Conversely, one who denies that premise reveals oneself to be deeply unserious and unworthy of meaningful discourse. While differences on the "when" and "how" are permitted, there is virtually no debate within the foreign policy establishment about whether the U.S. has the right to continue to intervene and attack and invade and occupy other countries in the absence of those countries attacking us. Hence, to Cohen and his colleagues, it sounds perfectly normal and natural to say that the U.S. has "good reasons" to start wars against a whole host of countries because -- as bizarre and abnormal and unfathomable that idea is for most of the world -- it is an implicit, unexamined belief among our foreign policy elites that the U.S. is entitled, more or less, to use military force even in the absence of being attacked or threatened with attack.
This orthodoxy is not merely passively accepted, but actively enforced. The principal goal is to ensure that it remains a bi-partisan view so that, in turn, the question of America's role in the world is never subject to any real debate. The three "crazy, insane, wacko, fringe" presidential candidates are Ron Paul, Mike Gravel, and Dennis Kucinich.

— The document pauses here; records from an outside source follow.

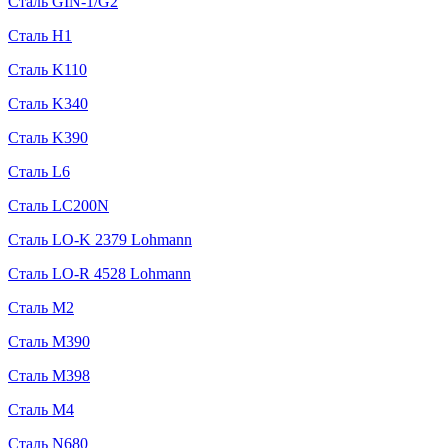
Сталь GIN-1/G2
Сталь H1
Сталь K110
Сталь K340
Сталь K390
Сталь L6
Сталь LC200N
Сталь LO-K 2379 Lohmann
Сталь LO-R 4528 Lohmann
Сталь M2
Сталь M390
Сталь M398
Сталь M4
Сталь N680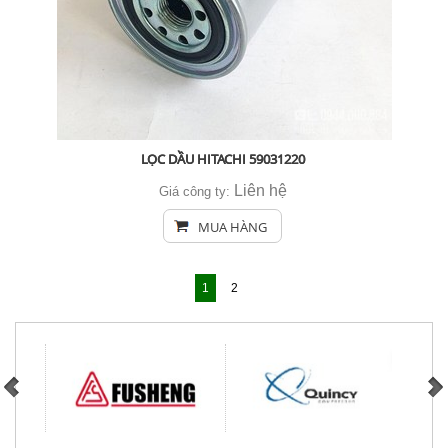
LỌC DẦU HITACHI 59031220
Liên hệ
Giá công ty:
MUA HÀNG
1
2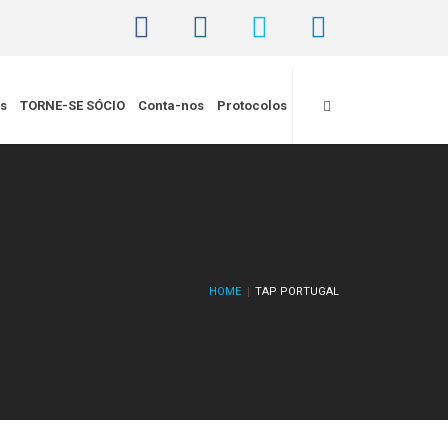
is
TORNE-SE SÓCIO
Conta-nos
Protocolos
HOME
TAP PORTUGAL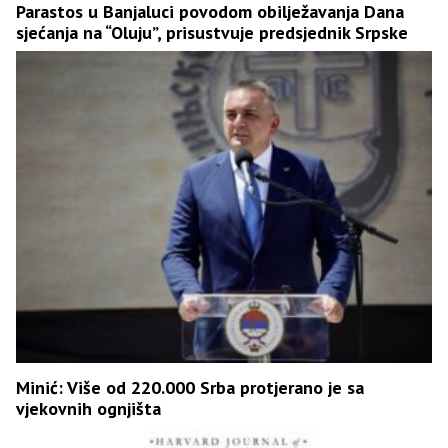
Parastos u Banjaluci povodom obilježavanja Dana
sjećanja na “Oluju”, prisustvuje predsjednik Srpske
Minić: Više od 220.000 Srba protjerano je sa
vjekovnih ognjišta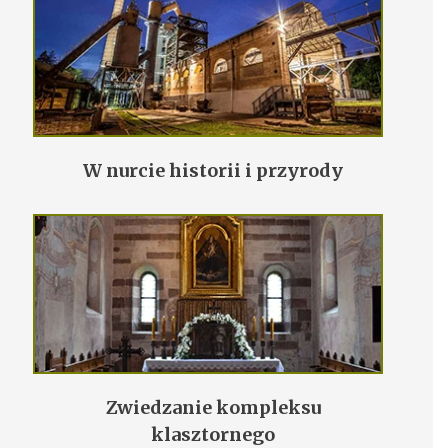
W nurcie historii i przyrody
Zwiedzanie kompleksu
klasztornego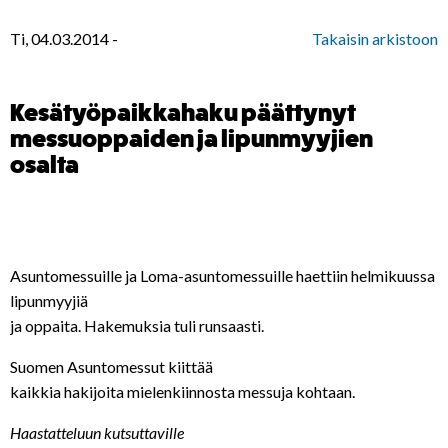
Ti, 04.03.2014
-
Takaisin arkistoon
Kesätyöpaikkahaku päättynyt
messuoppaiden ja lipunmyyjien
osalta
Asuntomessuille ja Loma-asuntomessuille haettiin helmikuussa
lipunmyyjiä
ja oppaita. Hakemuksia tuli runsaasti.
Suomen Asuntomessut kiittää
kaikkia hakijoita mielenkiinnosta messuja kohtaan.
Haastatteluun kutsuttaville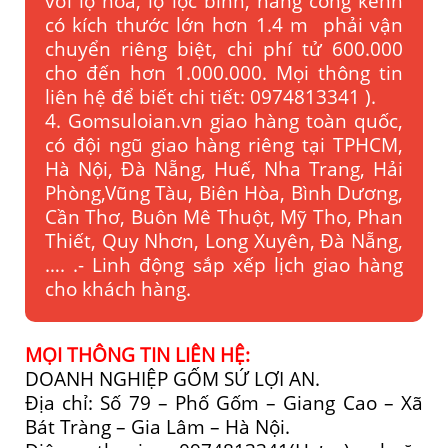
với lọ hoa, lọ lộc bình, hàng cồng kềnh
có kích thước lớn hơn 1.4 m phải vận
chuyển riêng biệt, chi phí tử 600.000
cho đến hơn 1.000.000. Mọi thông tin
liên hệ để biết chi tiết: 0974813341 ).
4. Gomsuloian.vn
giao hàng toàn quốc,
có đội ngũ giao hàng riêng tại TPHCM,
Hà Nội, Đà Nẵng, Huế, Nha Trang, Hải
Phòng,Vũng Tàu, Biên Hòa, Bình Dương,
Cần Thơ, Buôn Mê Thuột, Mỹ Tho, Phan
Thiết, Quy Nhơn, Long Xuyên, Đà Nẵng,
…. .- Linh động sắp xếp lịch giao hàng
cho khách hàng.
MỌI THÔNG TIN LIÊN HỆ:
DOANH NGHIỆP GỐM SỨ LỢI AN.
Địa chỉ: Số 79 – Phố Gốm – Giang Cao – Xã
Bát Tràng – Gia Lâm – Hà Nội.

Yet the only thing they have in common (other than having been elected multiple times to the U.S. Congress) is a belief that the U.S. has been using its military force illegitimately by using it against other countries that are not attacking us. But that belief, standing alone, is enough to eject one from the mainstream, because it violates the central consensus of the establishment.
I heartily recommend the whole article.It reminds me, also, of my all-time favorite quote from Thomas Friedman, that doyen of nonsensical common sense: "The hidden hand of the market will never work without a hidden fist. McDonald's cannot flourish without McDonnell Douglas, the designer of the F-15. And the hidden fist that keeps the world safe for Silicon Valley's technologies is called the US Army, Air Force, Navy and Marine Corps." (NYT, March 28, 1999)
That pretty much says it all right there.